What do some of the great ones say about this? Lets look at two:
The insight of balance is given by Sri Krsna and Buddha. For Sri Keshava He calls this out in the Bhagavad Gita chapters 4.22, 5.20, and 6.16 which is my favorite - ' yoga indeed is not for him who eats too much nor for him who does not eat at all, O Arjuna; it is not for him who is too much given to sleep nor yet for him who keeps awake'
For Buddha, its called the middle way. Siddhartha's tapas was very austere ( as you probably know). He abandoned his former way of life, including his wife and family, and dedicated himself to a life of extreme asceticism. So harsh was this way of life that he grew thin enough that he could feel his hands if he placed one on the small of his back and the other on his stomach.

One day as he sat, he overheard a teacher speaking of music. If the strings on the instrument are set too tight, then the instrument will not play harmoniously. If the strings are set too loose, the instrument will not produce music.
Only the middle way, not too tight and not too loose, will produce harmonious music. This chance conversation changed his life overnight. The goal was not to live a completely worldly life, nor was it to live a life in complete denial of the physical body, but to live in a Middle Way. The way out of suffering was through to experience the Supreme, transcending and establishing the SELF.

The 'apparatus' for this is the mind… Since the mind is connected to the body, denying the body would hamper this transcending just as overindulgence would distract one from this ability too.

Siddhartha became the Buddha, or "Awakened One."
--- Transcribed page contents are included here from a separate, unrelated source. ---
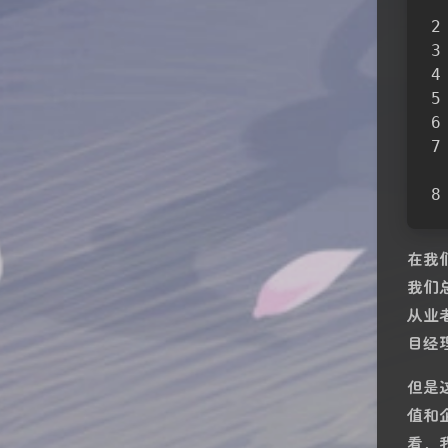
在我
我们
从业
目经
但是
值和
看，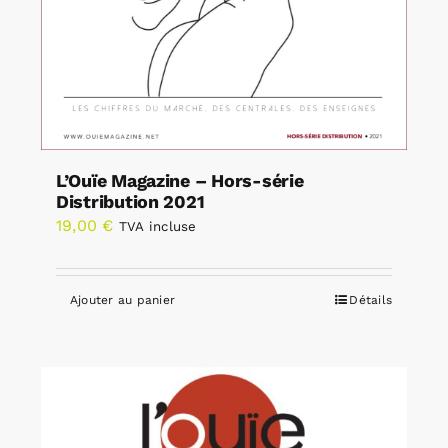
L’Ouïe Magazine – Hors-série
Distribution 2021
19,00
€
TVA incluse
Ajouter au panier
Détails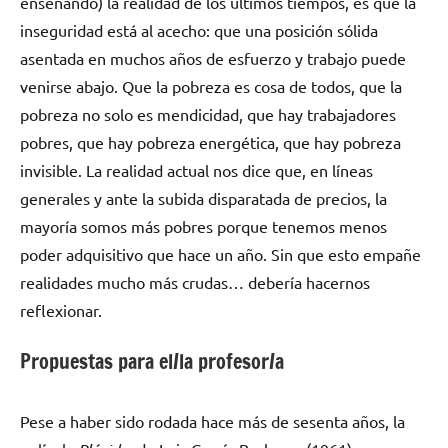
enseñando) la realidad de los últimos tiempos, es que la
inseguridad está al acecho: que una posición sólida
asentada en muchos años de esfuerzo y trabajo puede
venirse abajo. Que la pobreza es cosa de todos, que la
pobreza no solo es mendicidad, que hay trabajadores
pobres, que hay pobreza energética, que hay pobreza
invisible. La realidad actual nos dice que, en líneas
generales y ante la subida disparatada de precios, la
mayoría somos más pobres porque tenemos menos
poder adquisitivo que hace un año. Sin que esto empañe
realidades mucho más crudas… debería hacernos
reflexionar.
Propuestas para el/la profesor/a
Pese a haber sido rodada hace más de sesenta años, la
He expounded his "Four Noble Truths," which are the foundation of all Buddhist belief:
1.) All human life is suffering (dhukka ).
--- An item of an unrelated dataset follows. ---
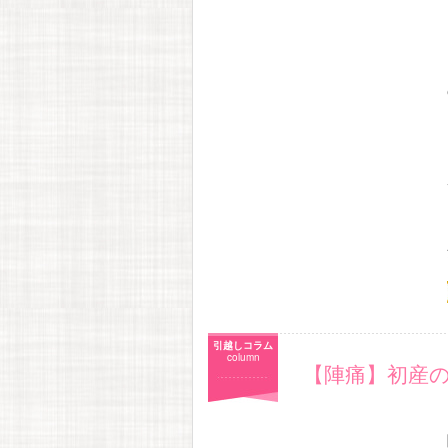
引越しコラム
column
【陣痛】初産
2.) All suffering is caused by human desire, particularly the desire that impermanent things be permanent.
3.) Human suffering can be ended by ending human desire.
4.) Desire can be ended by following the "Eightfold Noble Path": right understanding, right thought, right speech, right action, right livelihood, right effort, right mindfulness, and right concentration. This Right action is Dharma.